CVE-2025-10744 is a medium-severity vulnerability affecting the WordPress plugin 'File Manager, Code Editor, and Backup by Managefy' developed by softdiscover. The vulnerability is classified under CWE-200, which involves the exposure of sensitive information to unauthorized actors. Specifically, this flaw exists in all versions up to and including 1.6.1 of the plugin. The issue arises because certain log files generated by the plugin are publicly accessible without authentication. These log files contain sensitive information such as full filesystem paths and backup file locations. An unauthenticated attacker can exploit this exposure by simply accessing these log files over the web, thereby gaining insights into the server's directory structure and backup file locations. This information disclosure does not require any user interaction or privileges and can be performed remotely over the network. The CVSS v3.1 base score is 5.3, reflecting a medium severity level, with the vector indicating network attack vector (AV:N), low attack complexity (AC:L), no privileges required (PR:N), no user interaction (UI:N), unchanged scope (S:U), confidentiality impact limited to partial information disclosure (C:L), and no impact on integrity or availability (I:N/A:N).
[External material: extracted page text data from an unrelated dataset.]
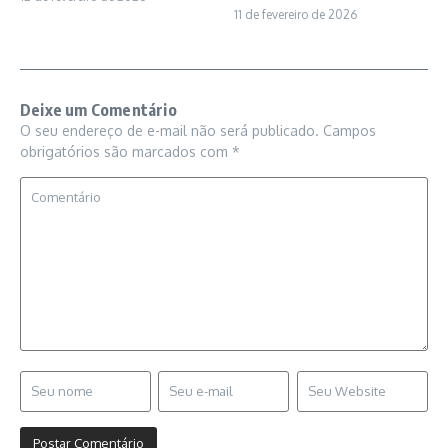
11 de fevereiro de 2026
Deixe um Comentário
O seu endereço de e-mail não será publicado.
Campos
obrigatórios são marcados com
*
Although no known exploits are currently reported in the wild, the publicly accessible nature of the logs makes this vulnerability a potential target for reconnaissance by attackers aiming to gather information for further exploitation.

For European organizations using WordPress sites with the affected plugin, this vulnerability could facilitate information gathering by attackers. Exposure of full filesystem paths and backup file locations can aid attackers in crafting targeted attacks such as directory traversal, privilege escalation, or backup file theft. Organizations handling sensitive or regulated data may face increased risk of data breaches or compliance violations if attackers leverage this information to access protected resources. While the vulnerability itself does not directly allow code execution or data modification, the disclosed information can be a stepping stone in multi-stage attacks. This is particularly relevant for sectors such as finance, healthcare, and government within Europe, where data protection regulations like GDPR impose strict requirements on safeguarding sensitive information. Additionally, the ease of exploitation without authentication increases the risk surface for publicly accessible WordPress sites, which are widely used across European businesses and institutions.

To mitigate this vulnerability, organizations should immediately update the 'File Manager, Code Editor, and Backup by Managefy' plugin to a patched version once released by the vendor. Until a patch is available, administrators should restrict access to the plugin's log files by implementing web server-level access controls such as .htaccess rules or equivalent configurations to deny public access. Additionally, reviewing and minimizing the logging verbosity to avoid storing sensitive path information in publicly accessible locations is recommended. Employing a web application firewall (WAF) with rules to block unauthorized access to sensitive plugin directories can provide an additional layer of defense. Regularly auditing WordPress plugins for security updates and removing unused or unsupported plugins reduces exposure. Finally, monitoring web server logs for unusual access patterns to plugin directories can help detect exploitation attempts early.